Thankfully, the scarecrows in front of the Broadway entrance to the library did not scare people away from the book discussion last night. Neither did I see any crows. Many thanks to the nine people who attended last night. Their presence, as always, was much appreciated.
Our book last night was The Greatest Knight: the remarkable life of William Marshal, the power behind five English thrones by Thomas Asbridge. William Marshal was born sometime in 1147, the third son of a minor Anglo-Norman aristocrat. According to the laws of primogeniture, he was entitled to little, if anything of his father’s small holdings and had to make his own way in the world, attaching himself in service to a lord as a knight, a professional soldier. What ensued was a real life Game of Thrones, full of war, treachery, alliances, chivalry, and heroism.

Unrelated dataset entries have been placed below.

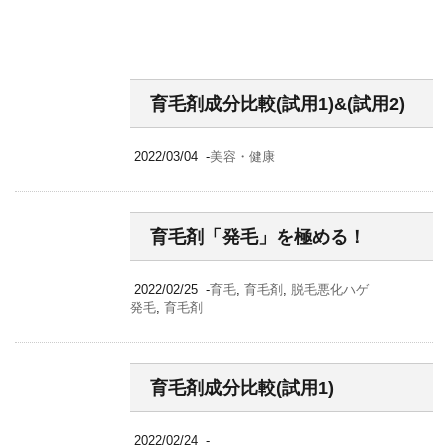
育毛剤成分比較(試用1)&(試用2)
2022/03/04
-
美容・健康
育毛剤「発毛」を極める！
2022/02/25
-
育毛
,
育毛剤
,
脱毛悪化ハゲ
発毛
,
育毛剤
育毛剤成分比較(試用1)
2022/02/24
-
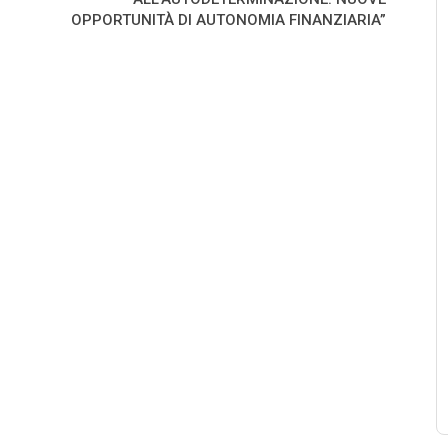
OPPORTUNITÀ DI AUTONOMIA FINANZIARIA”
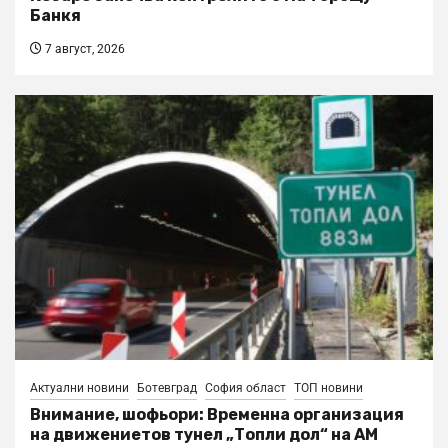
Банкя
7 август, 2026
Актуални новини
Ботевград
София област
ТОП новини
Внимание, шофьори: Временна организация
на движениетов тунел „Топли дол“ на АМ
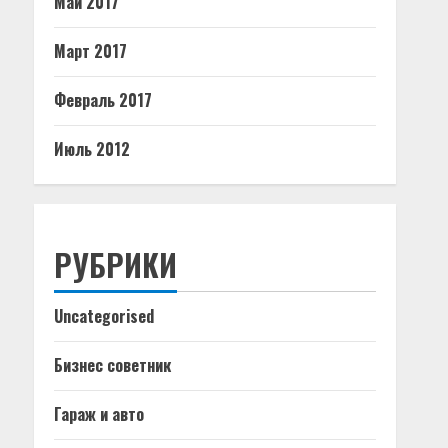
Май 2017
Март 2017
Февраль 2017
Июль 2012
РУБРИКИ
Uncategorised
Бизнес советник
Гараж и авто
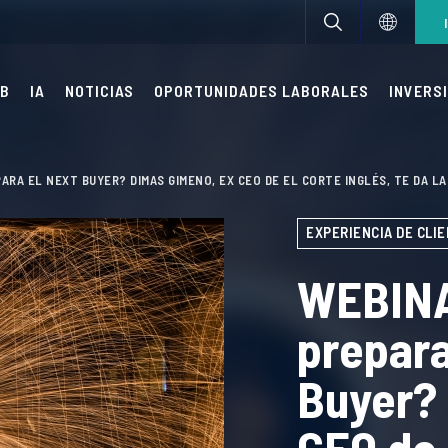
UB
IA
NOTICIAS
OPORTUNIDADES LABORALES
INVERSI
ARA EL NEXT BUYER? DIMAS GIMENO, EX CEO DE EL CORTE INGLÉS, TE DA L
EXPERIENCIA DE CLI
WEBINA
prepara
Buyer?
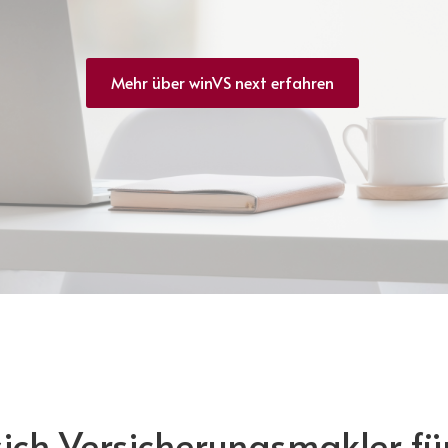
Mehr über winVS next erfahren
ich Versicherungsmakler fü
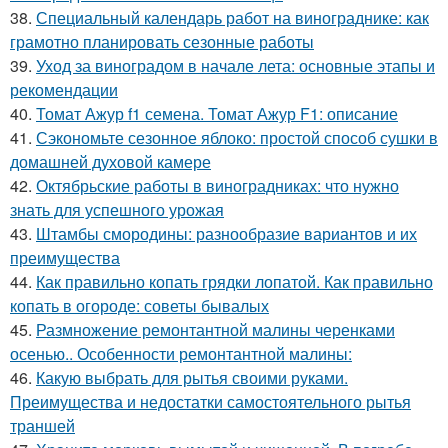
38.
Специальный календарь работ на винограднике: как
грамотно планировать сезонные работы
39.
Уход за виноградом в начале лета: основные этапы и
рекомендации
40.
Томат Ажур f1 семена. Томат Ажур F1: описание
41.
Сэкономьте сезонное яблоко: простой способ сушки в
домашней духовой камере
42.
Октябрьские работы в виноградниках: что нужно
знать для успешного урожая
43.
Штамбы смородины: разнообразие вариантов и их
преимущества
44.
Как правильно копать грядки лопатой. Как правильно
копать в огороде: советы бывалых
45.
Размножение ремонтантной малины черенками
осенью.. Особенности ремонтантной малины:
46.
Какую выбрать для рытья своими руками.
Преимущества и недостатки самостоятельного рытья
траншей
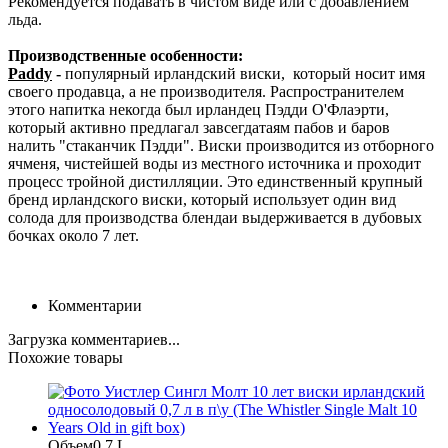
Рекомендуется подавать в чистом виде или с добавлением
льда.
Производственные особенности:
Paddy
-
популярный ирландский виски, который носит имя
своего продавца, а не производителя. Распространителем
этого напитка некогда был ирландец Пэдди О'Флаэрти,
который активно предлагал завсегдатаям пабов и баров
налить "стаканчик Пэдди". Виски производится из отборного
ячменя, чистейшей воды из местного источника и проходит
процесс тройной дистилляции. Это единственный крупный
бренд ирландского виски, который использует один вид
солода для производства блендаи выдерживается в дубовых
бочках около 7 лет.
Комментарии
Загрузка комментариев...
Похожие товары
Объем
0.7 L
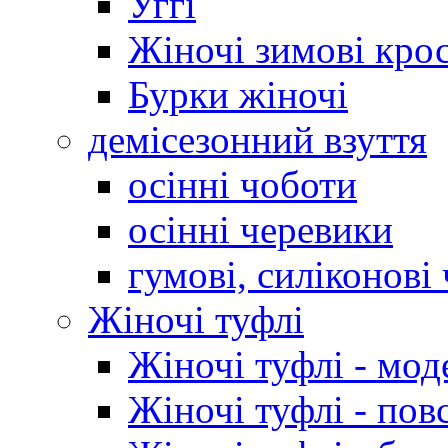
Уггі
Жіночі зимові кро
Бурки жіночі
демісезонний взуття
осінні чоботи
осінні черевики
гумові, силіконові
Жіночі туфлі
Жіночі туфлі - мод
Жіночі туфлі - пов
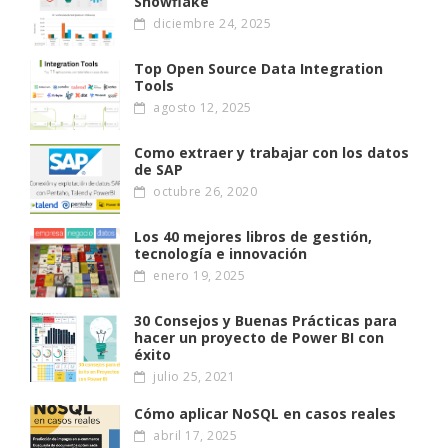
Snowflake
diciembre 24, 2025
Top Open Source Data Integration
Tools
agosto 12, 2025
Como extraer y trabajar con los datos
de SAP
octubre 26, 2020
Los 40 mejores libros de gestión,
tecnología e innovación
enero 19, 2025
30 Consejos y Buenas Prácticas para
hacer un proyecto de Power BI con
éxito
julio 25, 2021
Cómo aplicar NoSQL en casos reales
abril 17, 2025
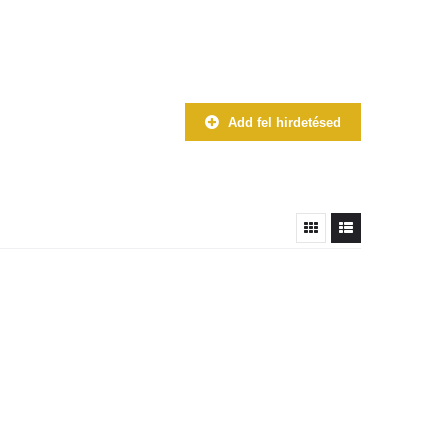
Add fel hirdetésed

When his life ended an astounding, for the time, seventy-two years later, he was the very wealthy earl of Pembroke and the regent of England, protecting the rights and kingdom of the child king Henry III. In between, he fought in many battles, including the Crusades, competed in countless tournaments, bedded an English queen, fathered a dynasty of his own, oversaw the birth and signing of the Magna Carta, and faithfully served five English kings. In an era when loyalties changed for a bag of silver or a tract of land, William Marshal stood as an icon to loyalty and service. Our discussion was active and varied and much less bloody than medieval combat. We spoke about feudalism, the Magna Carta, chivalry, the rights of the Church versus those of monarchs, the status of common people, and much more. A good time was had by all.
Our next meeting will be on November 16th at 7:00 pm. The book to be discussed, Marco Polo: the journey that changed the world by John Man, is available at the Circulation Desk. All are welcome.